Ms Barter noted that the Department of Justice’s response to a recommendation in the 2020 Office of the Inspector of Custodial Services report on the facility, stated one of its heat mitigation controls was to “retain prisoners at Roebourne who are from and are acclimatised to the local conditions of the region” while “prisoners not from the region are prioritised for transfer”.

“The department has said prisoners in the region are acclimatised to the conditions… they are accepting a lower standard for Aboriginal prisoners and that is not acceptable… and therefore racially discriminatory,” she said. “We also say there is a significant health risk and that those conditions breach international human rights law.”

Western Australia’s Inspector of Custodial Services, Eamon Ryan, told the National Indigenous Times that the last two inspection reports by his office had recommended that the state government “take steps to either air condition the prison or take effective action to mitigate the heat situation”.

“We did a review, before my time, on the thermal conditions in the prison and at times the night temperature was upwards of 30 degrees, pretty intolerable in a concrete and steel room with the door closed and limited air flow, with only a desk fan. That was from 2015.

“We have been concerned about it for some time. It’s not just a comfort thing; it is a genuine health issue and a genuine welfare issue as well.

“In these conditions it does not meet the standard [of humane treatment]. In a modern prison, even in remote areas, the standard would be that there is adequate ventilation and adequate temperature control,” he said.

Ryan said that given the challenges of retrofitting the prison, replacing it with a new better-designed facility designed facility was the alternative.

He said addressing the problem is “not beyond the realms of possibility; it just requires the funding and commitment”.

“We are going up for inspection in late March and I have no doubt we will make a similar recommendation. One man told me on my last visit that for two to three months a year they have prickly heat rash,” he said.

Ryan said that while the recent 50.5 degree day drew renewed attention to the issue, “it is unbearably hot in there three months a year”.

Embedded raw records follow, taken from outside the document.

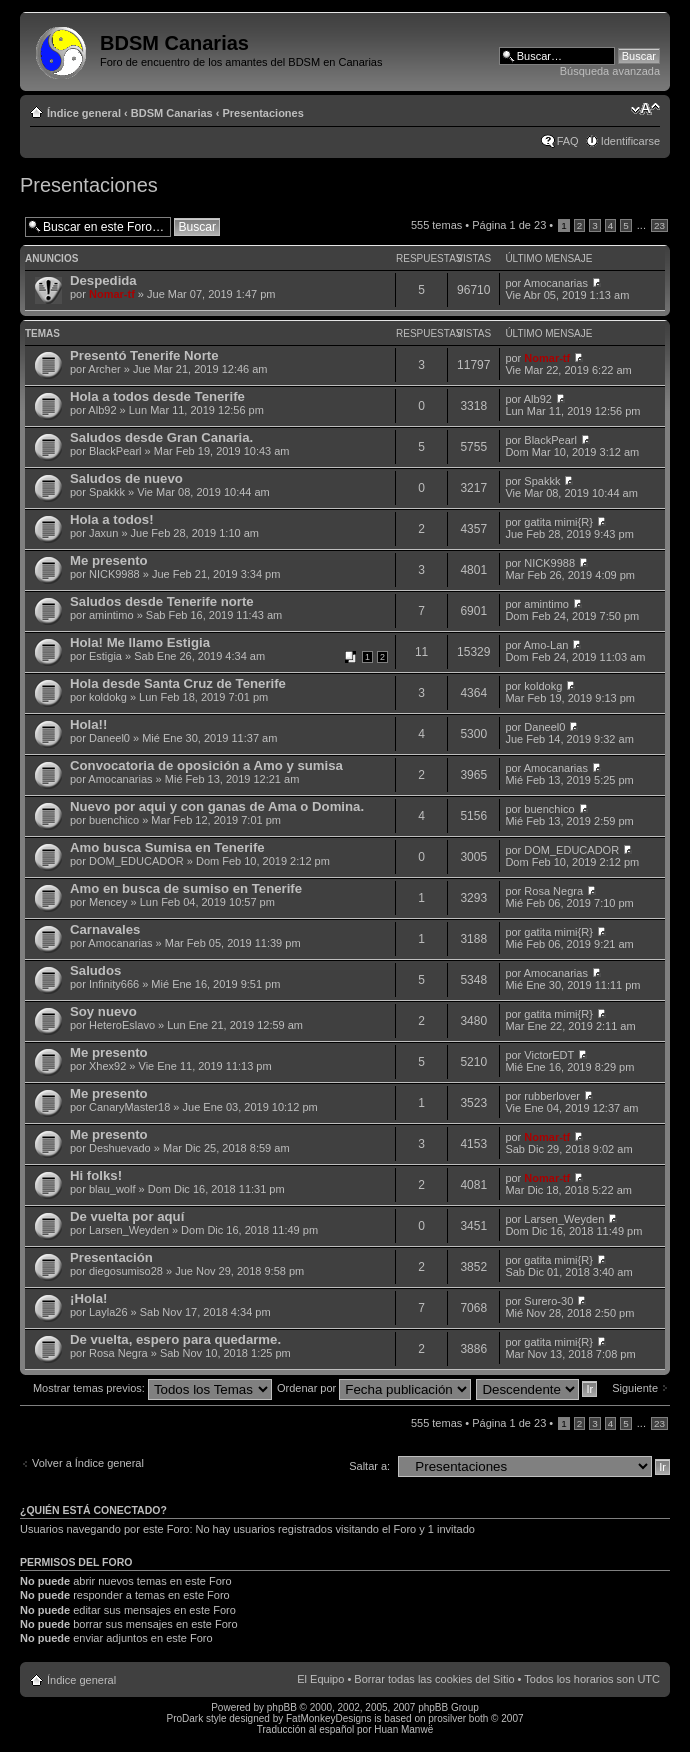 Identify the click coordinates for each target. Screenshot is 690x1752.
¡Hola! (88, 1298)
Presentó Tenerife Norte (144, 355)
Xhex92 (107, 1066)
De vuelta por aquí (127, 1216)
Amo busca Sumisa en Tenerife (167, 847)
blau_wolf (112, 1189)
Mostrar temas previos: (152, 1388)
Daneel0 (109, 738)
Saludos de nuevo (126, 478)
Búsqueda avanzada (610, 71)
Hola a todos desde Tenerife (157, 396)
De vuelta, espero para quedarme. (175, 1339)
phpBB (282, 1707)
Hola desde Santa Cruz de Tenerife (178, 683)
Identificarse (630, 141)
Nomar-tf (112, 294)
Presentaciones (263, 113)
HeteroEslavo (122, 1025)
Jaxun (103, 533)
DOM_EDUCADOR (136, 861)
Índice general (84, 113)
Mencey (108, 902)
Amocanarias (556, 283)
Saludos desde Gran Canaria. (161, 437)
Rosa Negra (553, 891)
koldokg (108, 697)
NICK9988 (114, 574)
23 (659, 225)
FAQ (568, 141)
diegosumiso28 (126, 1271)
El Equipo (320, 1679)
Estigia (105, 656)
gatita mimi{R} (558, 522)
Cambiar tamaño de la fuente (645, 109)
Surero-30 (548, 1301)
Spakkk (107, 492)
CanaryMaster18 (129, 1107)
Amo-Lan (546, 645)
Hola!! (88, 724)
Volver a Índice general (88, 1463)
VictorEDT (549, 1055)
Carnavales (105, 929)
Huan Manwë (403, 1729)
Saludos (95, 970)
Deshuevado (120, 1148)
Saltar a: (369, 1466)
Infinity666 (114, 984)
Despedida (103, 280)
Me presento (109, 560)
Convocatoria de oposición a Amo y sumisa (206, 765)
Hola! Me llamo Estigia (140, 642)
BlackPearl (115, 451)
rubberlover (552, 1096)
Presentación (111, 1257)
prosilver (447, 1718)
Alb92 (102, 410)
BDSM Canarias (172, 113)
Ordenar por (374, 1388)
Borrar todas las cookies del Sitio (434, 1679)
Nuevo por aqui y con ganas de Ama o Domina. (217, 806)
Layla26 (108, 1312)
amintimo (111, 615)
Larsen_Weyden (129, 1230)
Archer (104, 369)
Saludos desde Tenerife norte (162, 601)
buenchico (114, 820)
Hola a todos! (112, 519)
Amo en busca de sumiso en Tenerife (186, 888)
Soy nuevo (103, 1011)
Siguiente (635, 1388)
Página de (509, 225)
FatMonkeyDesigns (329, 1718)
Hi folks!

“Even at 41 degrees, which happens quite often, it is ridiculously hot. Some might say people from the region are used to it, but I can guarantee you that if two men in the Pilbara are in a house, in that heat, they are not going to go into the smallest room in the house and close the door.

“The reality is Pilbara men, and particularly Aboriginal men, don’t complain, they will tell us ‘It gets really hot in here, but what can we do?’. They just tolerate it – but it’s not good enough,” he said.

Senator for Western Australia Dorinda Cox, a Yamatji-Noongar woman, told the National Indigenous Times that climate change would continue to make conditions in the prison intolerable and a health risk.

“We are continuing to break records in terms of heat waves. We are breaching people’s human rights, and we are not meeting the recommendations of the Royal Commission into Deaths in Custody… You have a minimum standard where you have temperatures in this range whether it is hospital, schools, aged care facilities or prisons,” she said.

A spokesperson from the office of WA’s Minister for Corrective Services told the National Indigenous Times that the Department of Justice “employs a number of effective controls to manage the heat risk across the state”.

“At Roebourne, this includes fans in every cell, air-conditioning in the recreation hall, shade structures in the main areas of the prison, and a flexible routine to adjust to the Pilbara’s heat conditions,” they said.

“The prison ensures all planned recreational activities are closely supervised. There are a number of air-conditioned cells available for prisoners with medical conditions and air-conditioned transition cells for Section 95 prisoners who undertake full-day outdoor physical activities.

“Cell temperatures are monitored throughout the day in Unit 1 and 2. Medical staff are on duty at the prison to ensure the prisoners’ health and safety.”